For 30 years, falling mortgage interest rates have enabled homeowners to move into ever-larger homes on the promise of ever-cheaper financing. But that party is over, and the impact on existing home sales could be significant.
Forbes reports thatafter peaking at more than 18 percent in 1981, rates on a 30-year, fixed mortgage fell steadily, bottoming at 3.3 percent in late 2012, according to Freddie Mac . Rates then jumped into the mid-4 percent range before retreating more recently. Nobody expects rates in the teens again, but rates in the 5 percent and 6 percent range are no longer out of sight.
Housing was relatively simple as rates fell. Today’s currently very low rates are helping to boost existing home sales volume by roughly 15 percent, according to Zillow research.

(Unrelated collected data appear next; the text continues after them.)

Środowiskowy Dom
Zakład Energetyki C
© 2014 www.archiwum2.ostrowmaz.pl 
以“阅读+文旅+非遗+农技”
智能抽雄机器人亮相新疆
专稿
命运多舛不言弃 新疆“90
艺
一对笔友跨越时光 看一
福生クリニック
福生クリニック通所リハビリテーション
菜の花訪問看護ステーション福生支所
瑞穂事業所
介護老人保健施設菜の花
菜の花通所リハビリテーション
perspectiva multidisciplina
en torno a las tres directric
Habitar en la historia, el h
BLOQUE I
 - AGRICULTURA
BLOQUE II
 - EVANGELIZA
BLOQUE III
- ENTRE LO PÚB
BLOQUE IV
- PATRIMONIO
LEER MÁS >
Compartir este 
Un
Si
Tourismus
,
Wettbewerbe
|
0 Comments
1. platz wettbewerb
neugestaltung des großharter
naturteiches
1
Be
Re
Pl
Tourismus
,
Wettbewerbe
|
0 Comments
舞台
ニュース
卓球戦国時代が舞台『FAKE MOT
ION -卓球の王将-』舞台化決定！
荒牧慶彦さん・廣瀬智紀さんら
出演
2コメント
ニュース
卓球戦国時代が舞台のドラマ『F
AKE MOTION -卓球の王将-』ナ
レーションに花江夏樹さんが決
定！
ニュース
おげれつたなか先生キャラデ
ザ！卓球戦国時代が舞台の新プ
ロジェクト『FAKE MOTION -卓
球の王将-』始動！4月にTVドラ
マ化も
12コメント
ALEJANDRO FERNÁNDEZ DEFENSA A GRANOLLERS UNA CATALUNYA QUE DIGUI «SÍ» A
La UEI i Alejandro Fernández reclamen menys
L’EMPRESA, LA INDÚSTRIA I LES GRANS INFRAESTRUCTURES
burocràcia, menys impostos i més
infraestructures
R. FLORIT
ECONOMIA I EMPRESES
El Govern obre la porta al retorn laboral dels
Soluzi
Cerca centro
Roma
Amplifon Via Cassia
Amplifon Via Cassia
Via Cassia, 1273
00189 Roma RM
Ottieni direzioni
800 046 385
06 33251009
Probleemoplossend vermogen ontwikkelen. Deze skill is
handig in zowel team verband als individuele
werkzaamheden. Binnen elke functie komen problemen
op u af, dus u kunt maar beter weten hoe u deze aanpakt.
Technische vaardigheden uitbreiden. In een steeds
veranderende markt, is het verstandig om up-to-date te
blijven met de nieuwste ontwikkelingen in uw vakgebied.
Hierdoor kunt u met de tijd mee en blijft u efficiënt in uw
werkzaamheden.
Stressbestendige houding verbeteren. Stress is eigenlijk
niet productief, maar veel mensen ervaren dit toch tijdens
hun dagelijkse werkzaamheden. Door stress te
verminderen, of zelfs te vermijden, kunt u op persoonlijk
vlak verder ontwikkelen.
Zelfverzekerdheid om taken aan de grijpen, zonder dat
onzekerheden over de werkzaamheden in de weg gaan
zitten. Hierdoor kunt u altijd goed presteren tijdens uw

This effect has acted as a tailwind for decades, helping millions of homeowners move up the chain to bigger, more expensive homes.
But as rates rise, the script flips. Higher rates will discourage or disqualify some potential future buyers that may have otherwise entered the market when rates were lower. And thanks to a furious refinancing push by lenders and a sense that low interest rates couldn’t last forever, millions of current homeowners are now locked in at mortgage rates close to or at historic lows.
It remains to be seen whether homeowners locked in at today’s low rates will be willing or able to buy again later when rates could be almost double what they were even a year ago.